What to work on
For each line below that contains the word "Gamblers", make a copy.

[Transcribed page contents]
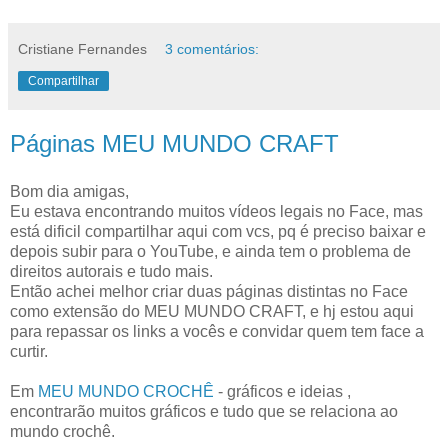
Cristiane Fernandes
3 comentários:
Compartilhar
Páginas MEU MUNDO CRAFT
Bom dia amigas,
Eu estava encontrando muitos vídeos legais no Face, mas
está dificil compartilhar aqui com vcs, pq é preciso baixar e
depois subir para o YouTube, e ainda tem o problema de
direitos autorais e tudo mais.
Então achei melhor criar duas páginas distintas no Face
como extensão do MEU MUNDO CRAFT, e hj estou aqui
para repassar os links a vocês e convidar quem tem face a
curtir.
Em
MEU MUNDO CROCHÊ
- gráficos e ideias ,
encontrarão muitos gráficos e tudo que se relaciona ao
mundo crochê.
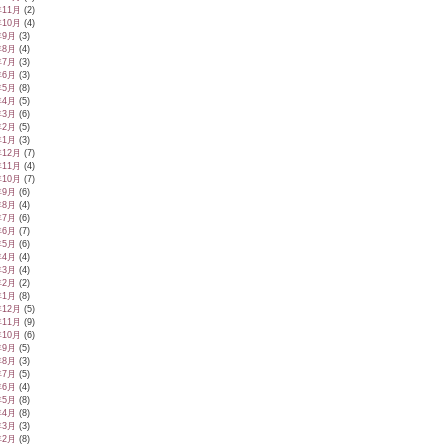
年11月
(2)
年10月
(4)
年9月
(3)
年8月
(4)
年7月
(3)
年6月
(3)
年5月
(8)
年4月
(5)
年3月
(6)
年2月
(5)
年1月
(3)
年12月
(7)
年11月
(4)
年10月
(7)
年9月
(6)
年8月
(4)
年7月
(6)
年6月
(7)
年5月
(6)
年4月
(4)
年3月
(4)
年2月
(2)
年1月
(8)
年12月
(5)
年11月
(9)
年10月
(6)
年9月
(5)
年8月
(3)
年7月
(5)
年6月
(4)
年5月
(8)
年4月
(8)
年3月
(3)
年2月
(8)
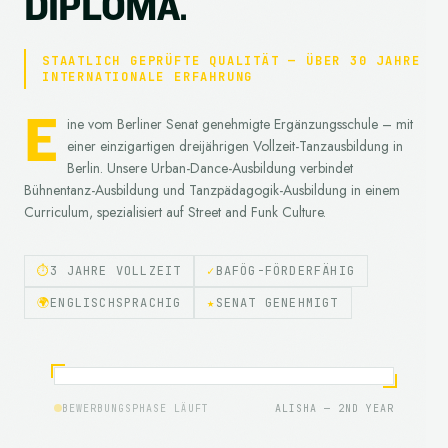
D
I
P
L
O
M
A
.
STAATLICH GEPRÜFTE QUALITÄT — ÜBER 30 JAHRE
INTERNATIONALE ERFAHRUNG
E
ine vom Berliner Senat genehmigte Ergänzungsschule – mit
einer einzigartigen dreijährigen Vollzeit-Tanzausbildung in
Berlin. Unsere Urban-Dance-Ausbildung verbindet
Bühnentanz-Ausbildung und Tanzpädagogik-Ausbildung in einem
Curriculum, spezialisiert auf Street and Funk Culture.
⏱
3 JAHRE VOLLZEIT
✓
BAFÖG-FÖRDERFÄHIG
🌍
ENGLISCHSPRACHIG
★
SENAT GENEHMIGT
OFF
BEWERBUNGSPHASE LÄUFT
ALISHA — 2ND YEAR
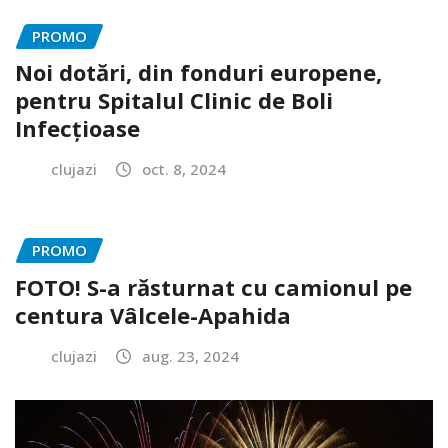
PROMO
Noi dotări, din fonduri europene,
pentru Spitalul Clinic de Boli
Infecțioase
clujazi
oct. 8, 2024
PROMO
FOTO! S-a răsturnat cu camionul pe
centura Vâlcele-Apahida
clujazi
aug. 23, 2024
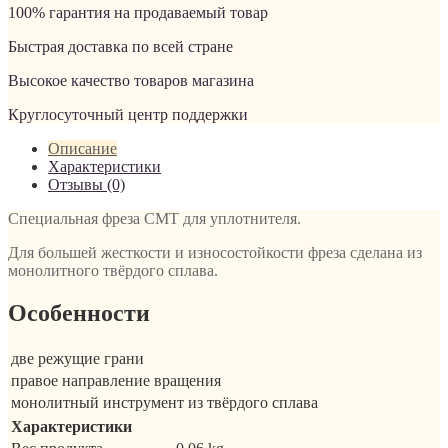
100% гарантия на продаваемый товар
Быстрая доставка по всей стране
Высокое качество товаров магазина
Круглосуточный центр поддержки
Описание
Характеристики
Отзывы (0)
Специальная фреза CMT для уплотнителя.
Для большей жесткости и износостойкости фреза сделана из
монолитного твёрдого сплава.
Особенности
две режущие грани
правое направление вращения
монолитный инструмент из твёрдого сплава
Характеристики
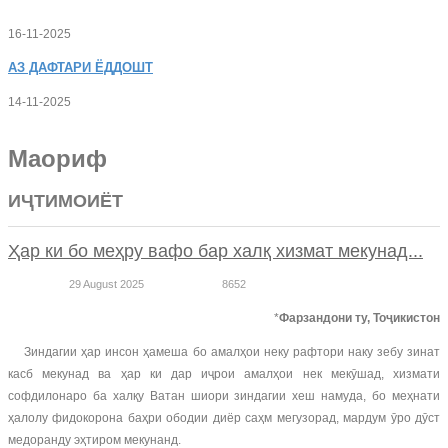
16-11-2025
АЗ
ДАФТАРИ ЁДДОШТ
14-11-2025
Маориф
ИҶТИМОИЁТ
Ҳар ки бо меҳру вафо бар халқ хизмат мекунад...
29 August 2025
8652
*
Фарзандони ту, Тоҷикистон
Зиндагии ҳар инсон ҳамеша бо амалҳои неку рафтори наку зебу зинат
касб мекунад ва ҳар ки дар иҷрои амалҳои нек мекӯшад, хизмати
софдилонаро ба халқу Ватан шиори зиндагии хеш намуда, бо меҳнати
ҳалолу фидокорона баҳри ободии диёр саҳм мегузорад, мардум ӯро дӯст
медоранду эҳтиром мекунанд.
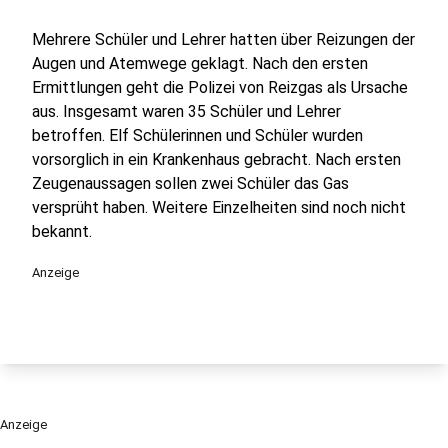
Mehrere Schüler und Lehrer hatten über Reizungen der
Augen und Atemwege geklagt. Nach den ersten
Ermittlungen geht die Polizei von Reizgas als Ursache
aus. Insgesamt waren 35 Schüler und Lehrer
betroffen. Elf Schülerinnen und Schüler wurden
vorsorglich in ein Krankenhaus gebracht. Nach ersten
Zeugenaussagen sollen zwei Schüler das Gas
versprüht haben. Weitere Einzelheiten sind noch nicht
bekannt.
Anzeige
Anzeige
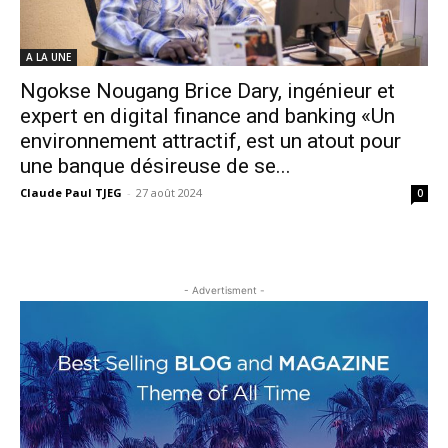
A LA UNE
Ngokse Nougang Brice Dary, ingénieur et
expert en digital finance and banking «Un
environnement attractif, est un atout pour
une banque désireuse de se...
Claude Paul TJEG
-
27 août 2024
0
- Advertisment -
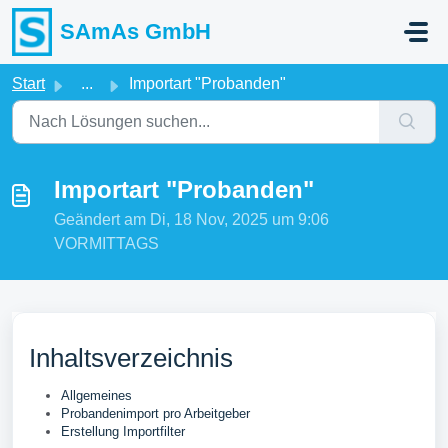
Zum hauptsächlichen Inhalt gehen
SAmAs GmbH
Start
...
Importart "Probanden"
Importart "Probanden"
Geändert am Di, 18 Nov, 2025 um 9:06
VORMITTAGS
Inhaltsverzeichnis
Allgemeines
Probandenimport pro Arbeitgeber
Erstellung Importfilter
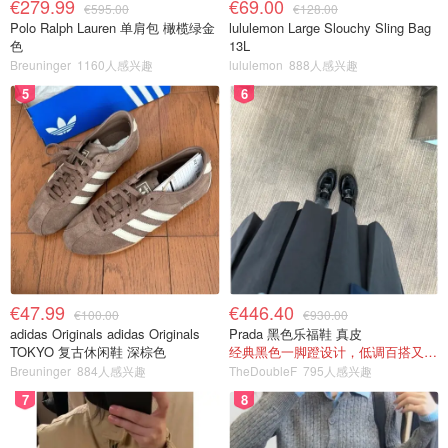
€279.99
€69.00
€595.00
€128.00
Polo Ralph Lauren 单肩包 橄榄绿金
lululemon Large Slouchy Sling Bag
色
13L
Breuninger
1160人感兴趣
lululemon
888人感兴趣
5
6
€47.99
€446.40
€100.00
€930.00
adidas Originals adidas Originals
Prada 黑色乐福鞋 真皮
TOKYO 复古休闲鞋 深棕色
经典黑色一脚蹬设计，低调百搭又高级
Breuninger
884人感兴趣
TheDoubleF
795人感兴趣
7
8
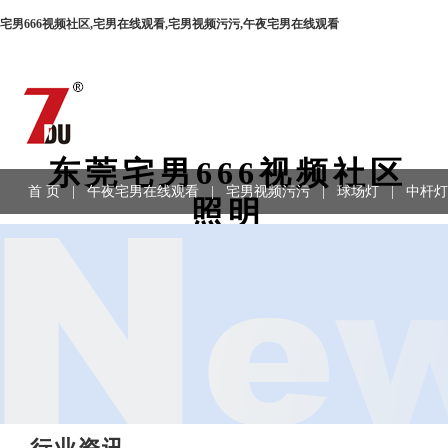
宅男666视频社区,宅男在线观看,宅男视频污污,午夜宅男在线观看
东莞宅男666视频社区
首 页
|
午夜宅男在线观看
|
宅男视频污污
|
球场灯
|
中杆灯
照明
程案例
|
联系方式
园林宅男在线观看、路灯、宅男视频污污、LED灯具生产厂家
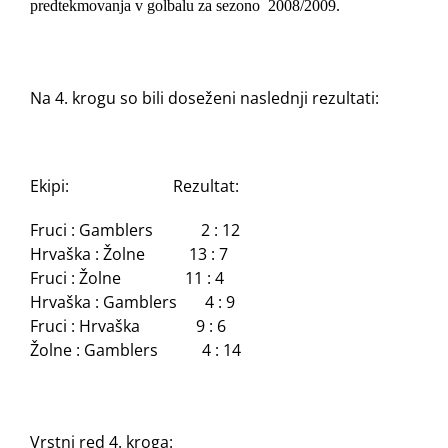
predtekmovanja v golbalu za sezono
2008/2009.
Na 4. krogu so bili doseženi naslednji rezultati:
Ekipi:
Rezultat:
Fruci : Gamblers
2 : 12
Hrvaška : Žolne
13 : 7
Fruci : Žolne
11 : 4
Hrvaška : Gamblers
4 : 9
Fruci : Hrvaška
9 : 6
Žolne : Gamblers
4 : 14
Vrstni red 4. kroga:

Output of the exercise
Fruci : Gamblers
Hrvaška : Gamblers
Žolne : Gamblers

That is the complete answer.